The security of a technology supply chain is something that enterprises have to rely on even while attackers exploit the links within them. Applications that have been signed mean that they can effectively rely on it.
Additionally, with many organisations moving to the cloud, there is a new spotlight on secure code execution and authentication within the containers and container management systems that are running many modern applications. Here is another intersection of digital signing and authentication, and a great fit for the strong identity and authentication that is provided by Public Key Infrastructure (PKI) based digital certificates.
So too are code signing certificates helping to secure the IoT, a field which has been long dogged by embarrassingly obvious security flaws.
The IoT combines a number of security problems. Enterprise IoT often involves hard to police, hard to see deployments of hundreds if not thousands of small devices. Each of those devices, if compromised, could provide an effective breach point for an attacker. They often come with a panoply of embarrassingly obvious security flaws - often baked in at the manufacturer level.
PKIs combined with certificates are helping here. By issuing digital identities to devices in the form of certificates, PKIs can encrypt connections, authenticate devices, ensure secure code updates and operation, and scale to establish trust across large networks of devices and users.
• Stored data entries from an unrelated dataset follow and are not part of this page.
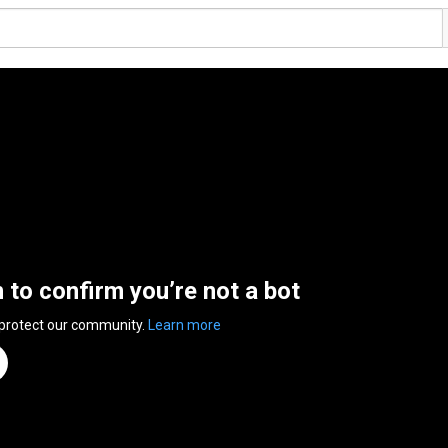
n to confirm you’re not a bot
 protect our community.
Learn more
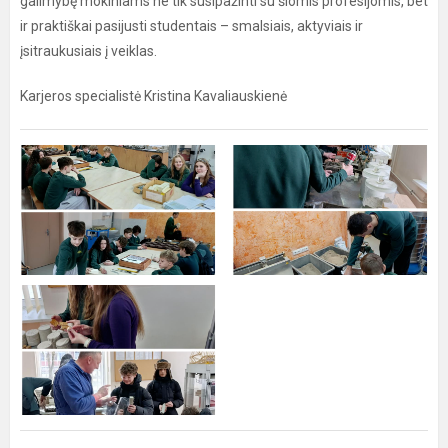
galimybę mokiniams ne tik susipažinti su šiomis profesijomis, bet
ir praktiškai pasijusti studentais – smalsiais, aktyviais ir
įsitraukusiais į veiklas.
Karjeros specialistė Kristina Kavaliauskienė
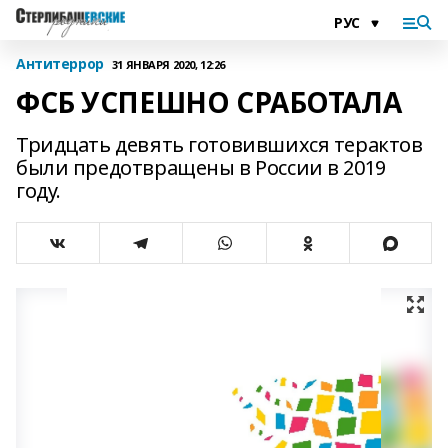
Антитеррор
31 ЯНВАРЯ 2020, 12:26
ФСБ УСПЕШНО СРАБОТАЛА
Тридцать девять готовившихся терактов
были предотвращены в России в 2019
году.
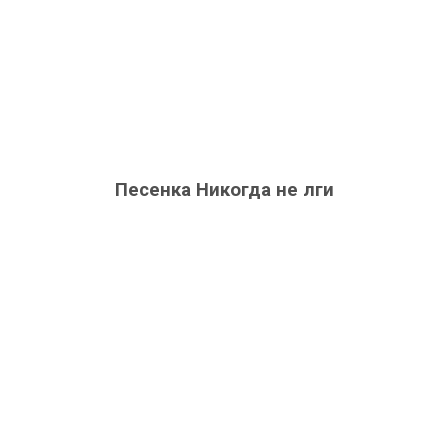
Песенка Никогда не лги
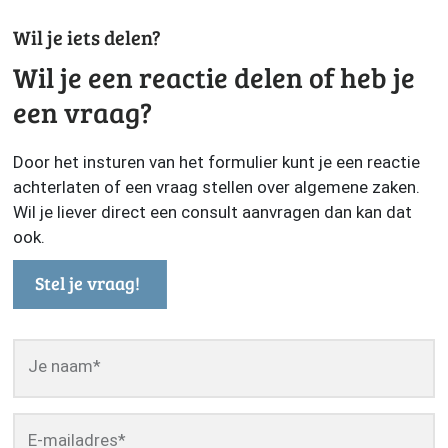
Wil je iets delen?
Wil je een reactie delen of heb je
een vraag?
Door het insturen van het formulier kunt je een reactie
achterlaten of een vraag stellen over algemene zaken.
Wil je liever direct een consult aanvragen dan kan dat
ook.
Stel je vraag!
Je naam
*
E-mailadres
*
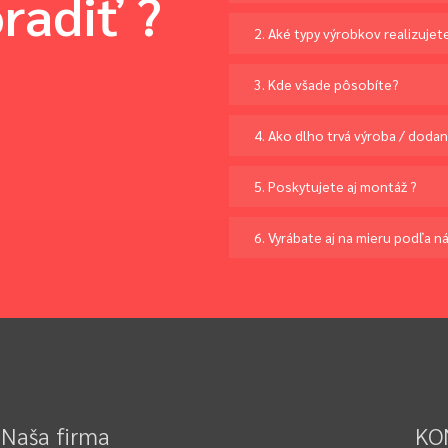
radiť ?
2. Aké typy výrobkov realizujet
3. Kde všade pôsobíte?
4. Ako dlho trvá výroba / dodan
5. Poskytujete aj montáž ?
6. Vyrábate aj na mieru podľa n
Naša firma
KO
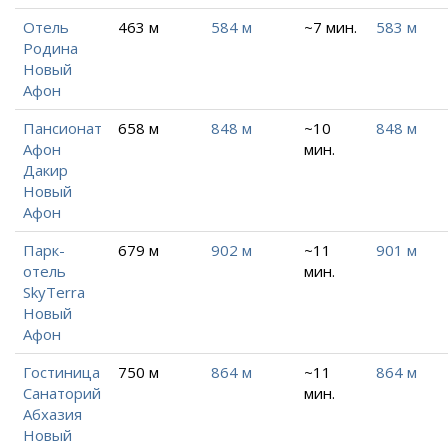
Отель
463 м
584 м
~7 мин.
583 м
Родина
Новый
Афон
Пансионат
658 м
848 м
~10
848 м
Афон
мин.
Дакир
Новый
Афон
Парк-
679 м
902 м
~11
901 м
отель
мин.
SkyTerra
Новый
Афон
Гостиница
750 м
864 м
~11
864 м
Санаторий
мин.
Абхазия
Новый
In the current moment - enterprises are bending over backwards to provide secure access to their employees. VPNs are doing much of the heavy lifting, providing secure connections from the homes of quarantined employees directly to office networks.
Few enterprises were built to accommodate this amount of remote workers let alone VPN users - so they have to be used judiciously. Furthermore, VPNs are resource intensive - they use up bandwidth at a time when enterprises cannot afford to waste it.
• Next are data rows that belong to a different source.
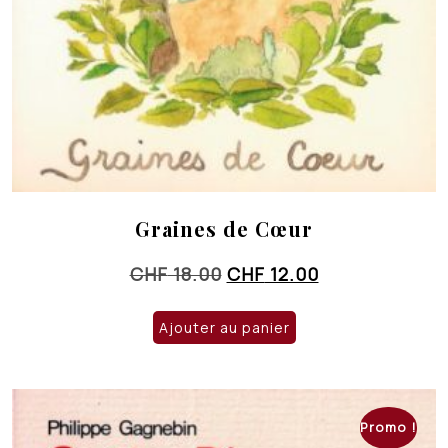
Graines de Cœur
Le
Le
CHF
18.00
CHF
12.00
prix
prix
initial
actuel
Ajouter au panier
était :
est :
CHF 18.00.
CHF 12.00.
Promo !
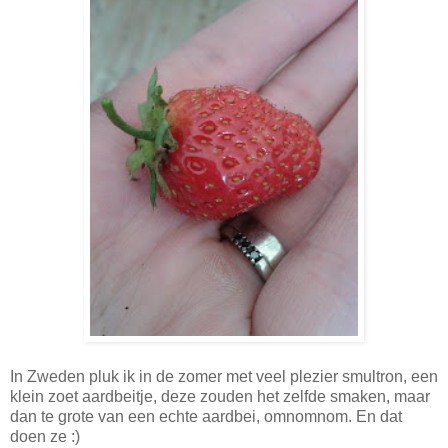
In Zweden pluk ik in de zomer met veel plezier smultron, een
klein zoet aardbeitje, deze zouden het zelfde smaken, maar
dan te grote van een echte aardbei, omnomnom. En dat
doen ze :)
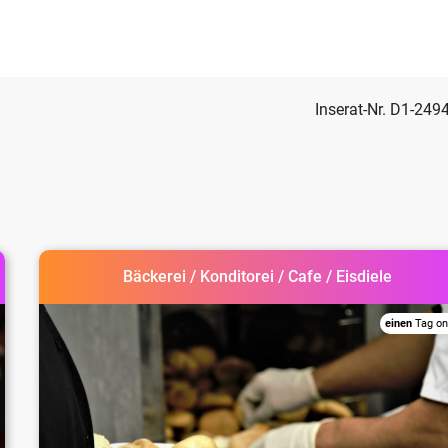
Inserat-Nr. D1-249
Bäckerei / Konditorei / Cafe / Eisdiele
einen
Tag on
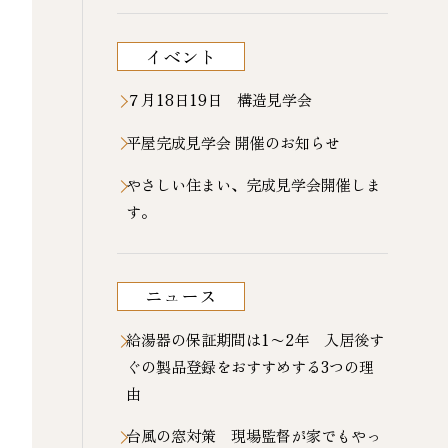
イベント
７月18日19日 構造見学会
平屋完成見学会 開催のお知らせ
やさしい住まい、完成見学会開催しま
す。
ニュース
給湯器の保証期間は1〜2年 入居後す
ぐの製品登録をおすすめする3つの理
由
台風の窓対策 現場監督が家でもやっ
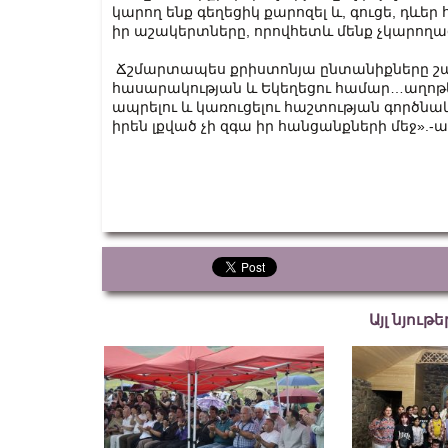
կարող ենք գեղեցիկ քարոզել և, գուցե, դևեր 
իր աշակերտները, որովհետև մենք չկարողացա
Ճշմարտապես քրիստոնյա ընտանիքները շատ
հասարակության և Եկեղեցու համար…աղոթե՛
ապրելու և կառուցելու հաշտության գործնա
իրեն լքված չի զգա իր հանցանքների մեջ».-աս
Այլ նյութ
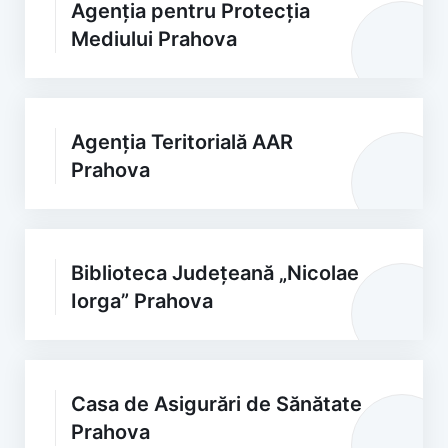
Agenția pentru Protecția
Mediului Prahova
Agenția Teritorială AAR
Prahova
Biblioteca Județeană „Nicolae
Iorga” Prahova
Casa de Asigurări de Sănătate
Prahova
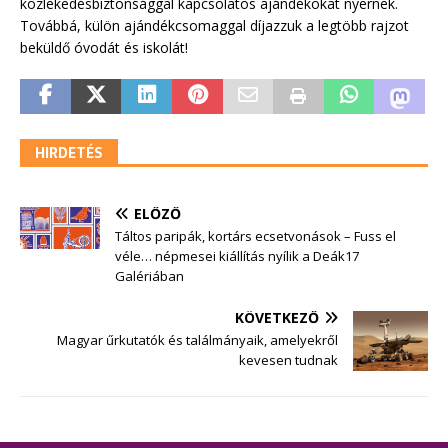
közlekedésbiztonsággal kapcsolatos ajándékokat nyernek.
Továbbá, külön ajándékcsomaggal díjazzuk a legtöbb rajzot
beküldő óvodát és iskolát!
HIRDETÉS
ELŐZŐ
Táltos paripák, kortárs ecsetvonások – Fuss el
véle… népmesei kiállítás nyílik a Deák17
Galériában
KÖVETKEZŐ
Magyar űrkutatók és találmányaik, amelyekről
kevesen tudnak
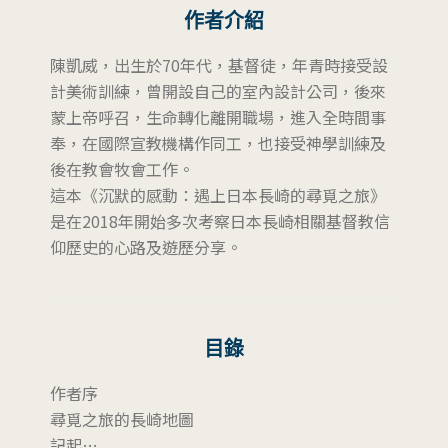
作者介紹
陳凱威，出生於70年代，基督徒，年青時接受設
計美術訓練，曾開設自己的室內設計公司，後來
蒙上帝呼召，生命轉化離開職場，進入全時間事
奉，在國際宣教機構作同工，也接受神學訓練及
後在教會牧會工作。
這本《沉默的感動：遇上日本長崎的尋覓之旅》
是在2018年開始多次考察日本長崎相關基督教信
仰歷史的心路及遊歷分享。
目錄
作者序
尋覓之旅的長崎地圖
記起…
VPNs commonly require a mere password and username to login. If an intruder can guess that password - then they can abuse that connection. Supplementing that login with PKI and certificates ensures that those connections can be policed and helps enable greater security functionality with multifactor authentication. Using a digital identity for employees with VPNs allows an enterprise to strongly authenticate, manage, control and revoke access to those already limited resources.
Mobile Device Management
As workforces have become remote - enterprises have had to rely on the security of their employees home devices. Needless to say, rarely do they measure up to enterprise standards. PKIs can be used to enable secure login, strong authentication and isolate enterprise networks from the vulnerabilities of their remote worker’s devices.
The current decentralised nature of work has disrupted the way we did things even a few months ago. Much like gaps in the supply chain, attackers are trying to exploit the gaps between remote workers and their workplaces. But in place of the human trust that many relied on in the office, certificates can provide it for digital interactions.